What you need to do. Omit all images, then repeat exactly the lines below from the one containing "l'événement football de l'année." through the one containing "βροχές κατά διαστήματα.", both ends included.

--- Record excerpts ---

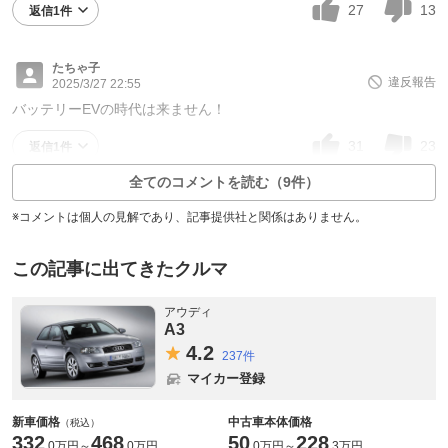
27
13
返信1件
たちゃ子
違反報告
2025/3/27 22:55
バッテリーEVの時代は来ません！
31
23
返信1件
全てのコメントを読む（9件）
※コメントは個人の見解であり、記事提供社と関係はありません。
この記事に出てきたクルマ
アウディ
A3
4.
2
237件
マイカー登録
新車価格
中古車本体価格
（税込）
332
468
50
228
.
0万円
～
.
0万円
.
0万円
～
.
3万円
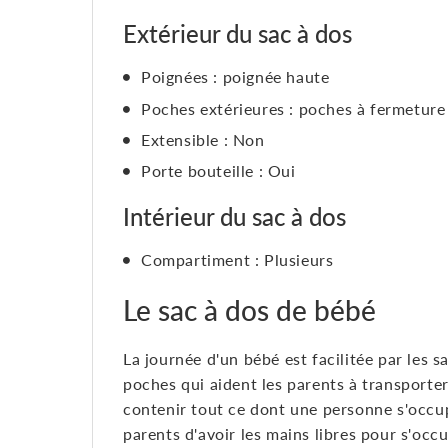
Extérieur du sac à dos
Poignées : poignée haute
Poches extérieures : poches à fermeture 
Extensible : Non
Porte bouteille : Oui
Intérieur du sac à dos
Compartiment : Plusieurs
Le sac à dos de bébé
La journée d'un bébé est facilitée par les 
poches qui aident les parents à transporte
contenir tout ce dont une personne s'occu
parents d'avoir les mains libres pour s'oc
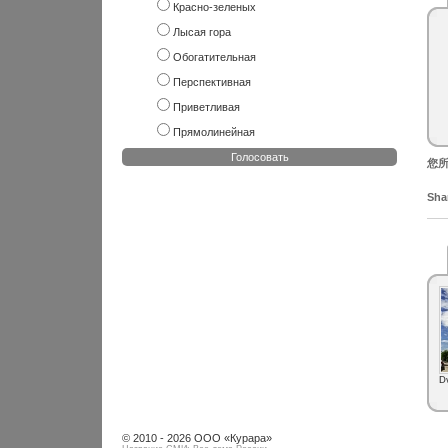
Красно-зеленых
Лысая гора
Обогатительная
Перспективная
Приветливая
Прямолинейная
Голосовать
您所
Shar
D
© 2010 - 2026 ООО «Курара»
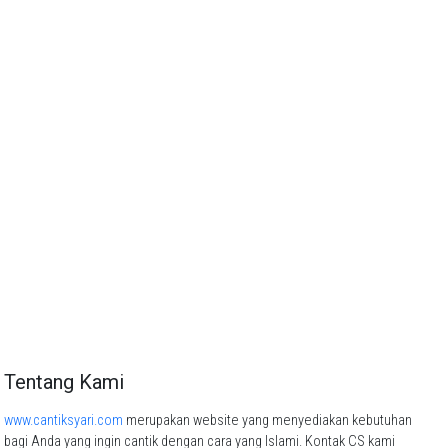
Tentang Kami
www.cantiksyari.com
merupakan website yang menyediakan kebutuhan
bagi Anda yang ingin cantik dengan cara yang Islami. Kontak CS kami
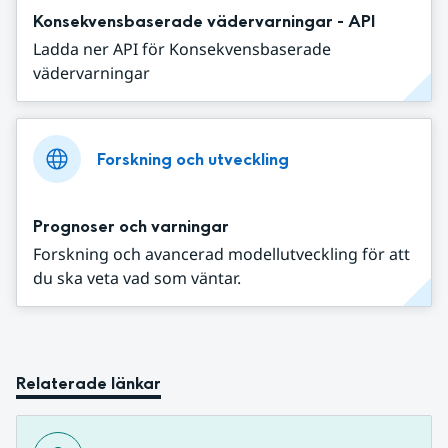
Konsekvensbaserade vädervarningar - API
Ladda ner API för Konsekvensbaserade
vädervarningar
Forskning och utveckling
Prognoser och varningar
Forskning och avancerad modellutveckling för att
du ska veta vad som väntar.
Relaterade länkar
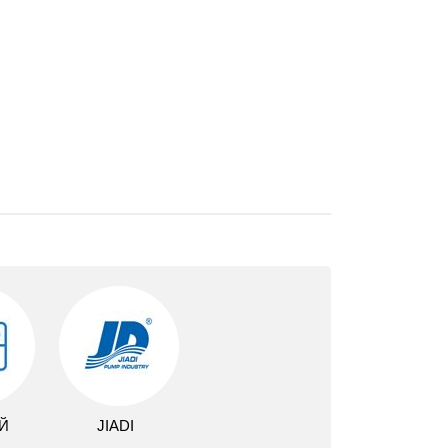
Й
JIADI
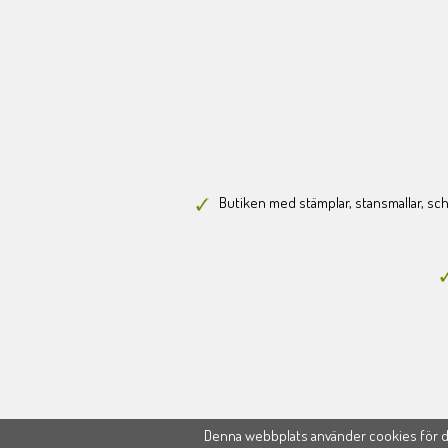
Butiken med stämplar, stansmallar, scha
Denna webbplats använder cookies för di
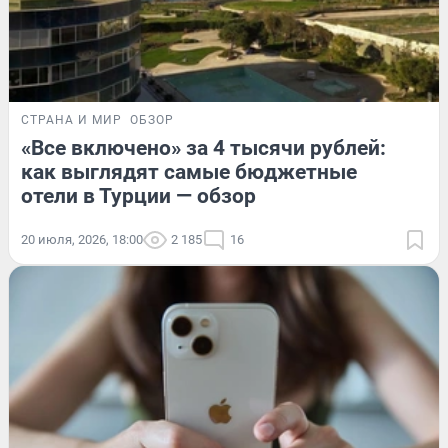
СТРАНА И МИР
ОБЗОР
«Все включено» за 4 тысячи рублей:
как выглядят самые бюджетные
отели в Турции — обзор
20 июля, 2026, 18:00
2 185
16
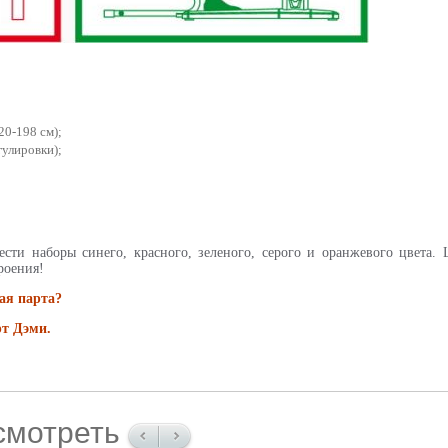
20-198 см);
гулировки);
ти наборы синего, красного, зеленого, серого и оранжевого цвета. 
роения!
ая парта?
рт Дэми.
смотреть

---
--- Record excerpts ---

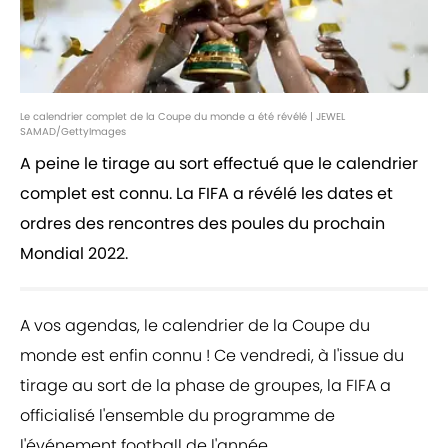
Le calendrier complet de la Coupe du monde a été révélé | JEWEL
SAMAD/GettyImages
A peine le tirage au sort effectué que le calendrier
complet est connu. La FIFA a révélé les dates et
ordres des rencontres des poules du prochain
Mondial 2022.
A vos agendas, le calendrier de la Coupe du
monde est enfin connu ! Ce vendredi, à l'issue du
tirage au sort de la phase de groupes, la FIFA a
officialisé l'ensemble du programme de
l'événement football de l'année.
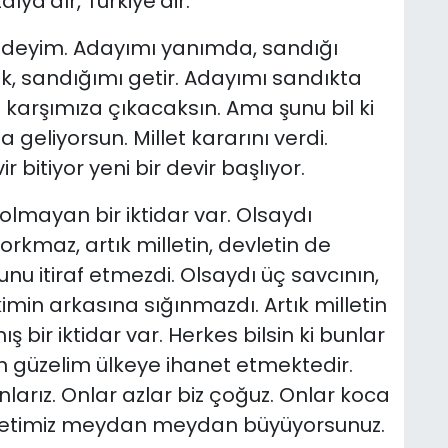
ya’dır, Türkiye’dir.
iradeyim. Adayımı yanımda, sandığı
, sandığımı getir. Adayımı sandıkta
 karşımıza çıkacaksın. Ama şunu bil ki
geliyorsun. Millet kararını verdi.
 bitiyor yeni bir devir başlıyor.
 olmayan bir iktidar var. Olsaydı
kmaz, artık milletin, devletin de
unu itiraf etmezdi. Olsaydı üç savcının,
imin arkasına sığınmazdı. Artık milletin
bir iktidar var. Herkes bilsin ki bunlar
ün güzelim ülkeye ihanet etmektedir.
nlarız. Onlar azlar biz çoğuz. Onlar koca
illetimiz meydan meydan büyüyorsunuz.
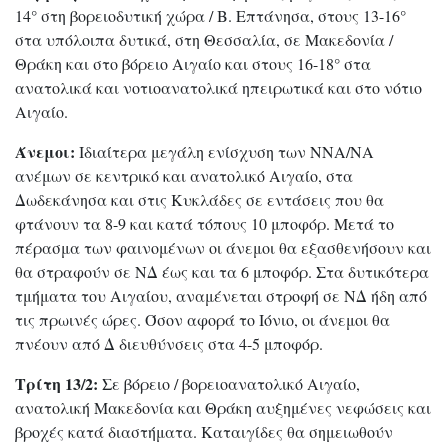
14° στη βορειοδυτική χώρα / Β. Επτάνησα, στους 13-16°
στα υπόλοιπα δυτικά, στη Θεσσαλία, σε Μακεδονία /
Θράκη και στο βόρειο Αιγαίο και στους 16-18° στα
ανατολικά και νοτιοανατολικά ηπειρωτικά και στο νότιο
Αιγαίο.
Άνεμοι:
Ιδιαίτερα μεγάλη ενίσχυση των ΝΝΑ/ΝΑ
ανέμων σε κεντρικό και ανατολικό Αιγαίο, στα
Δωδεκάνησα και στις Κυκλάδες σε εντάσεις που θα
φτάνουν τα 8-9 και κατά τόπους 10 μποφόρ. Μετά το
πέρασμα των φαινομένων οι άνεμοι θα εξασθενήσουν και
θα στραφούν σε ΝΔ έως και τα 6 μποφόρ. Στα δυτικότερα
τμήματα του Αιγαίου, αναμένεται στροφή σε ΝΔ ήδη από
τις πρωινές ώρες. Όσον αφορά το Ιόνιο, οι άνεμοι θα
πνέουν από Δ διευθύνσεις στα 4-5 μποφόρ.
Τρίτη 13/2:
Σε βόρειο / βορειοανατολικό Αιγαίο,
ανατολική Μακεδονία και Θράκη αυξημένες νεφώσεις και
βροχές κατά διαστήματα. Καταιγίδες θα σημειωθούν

---
--- Record excerpts ---

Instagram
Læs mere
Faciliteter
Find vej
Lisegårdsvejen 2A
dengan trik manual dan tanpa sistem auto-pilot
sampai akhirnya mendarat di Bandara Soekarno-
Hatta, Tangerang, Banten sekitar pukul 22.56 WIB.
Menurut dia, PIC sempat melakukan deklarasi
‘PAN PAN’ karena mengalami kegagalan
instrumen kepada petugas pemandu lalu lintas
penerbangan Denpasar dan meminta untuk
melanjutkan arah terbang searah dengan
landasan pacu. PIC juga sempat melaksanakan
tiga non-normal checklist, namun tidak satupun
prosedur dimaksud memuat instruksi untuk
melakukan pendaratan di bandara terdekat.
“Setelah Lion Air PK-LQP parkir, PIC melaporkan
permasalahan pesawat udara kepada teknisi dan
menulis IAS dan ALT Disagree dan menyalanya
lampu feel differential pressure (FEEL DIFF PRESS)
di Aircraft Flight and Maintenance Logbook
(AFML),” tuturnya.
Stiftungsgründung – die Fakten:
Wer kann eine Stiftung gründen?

---

Response to this exercise.
l'événement football de l'année.
ya’dır, Türkiye’dir.
iradeyim. Adayımı yanımda, sandığı
, sandığımı getir. Adayımı sandıkta
 karşımıza çıkacaksın. Ama şunu bil ki
geliyorsun. Millet kararını verdi.
 bitiyor yeni bir devir başlıyor.
 olmayan bir iktidar var. Olsaydı
kmaz, artık milletin, devletin de
unu itiraf etmezdi. Olsaydı üç savcının,
imin arkasına sığınmazdı. Artık milletin
bir iktidar var. Herkes bilsin ki bunlar
ün güzelim ülkeye ihanet etmektedir.
nlarız. Onlar azlar biz çoğuz. Onlar koca
illetimiz meydan meydan büyüyorsunuz.
14° στη βορειοδυτική χώρα / Β. Επτάνησα, στους 13-16°
στα υπόλοιπα δυτικά, στη Θεσσαλία, σε Μακεδονία /
Θράκη και στο βόρειο Αιγαίο και στους 16-18° στα
ανατολικά και νοτιοανατολικά ηπειρωτικά και στο νότιο
Αιγαίο.
Άνεμοι:
Ιδιαίτερα μεγάλη ενίσχυση των ΝΝΑ/ΝΑ
ανέμων σε κεντρικό και ανατολικό Αιγαίο, στα
Δωδεκάνησα και στις Κυκλάδες σε εντάσεις που θα
φτάνουν τα 8-9 και κατά τόπους 10 μποφόρ. Μετά το
πέρασμα των φαινομένων οι άνεμοι θα εξασθενήσουν και
θα στραφούν σε ΝΔ έως και τα 6 μποφόρ. Στα δυτικότερα
τμήματα του Αιγαίου, αναμένεται στροφή σε ΝΔ ήδη από
τις πρωινές ώρες. Όσον αφορά το Ιόνιο, οι άνεμοι θα
πνέουν από Δ διευθύνσεις στα 4-5 μποφόρ.
Τρίτη 13/2:
Σε βόρειο / βορειοανατολικό Αιγαίο,
ανατολική Μακεδονία και Θράκη αυξημένες νεφώσεις και
βροχές κατά διαστήματα. Καταιγίδες θα σημειωθούν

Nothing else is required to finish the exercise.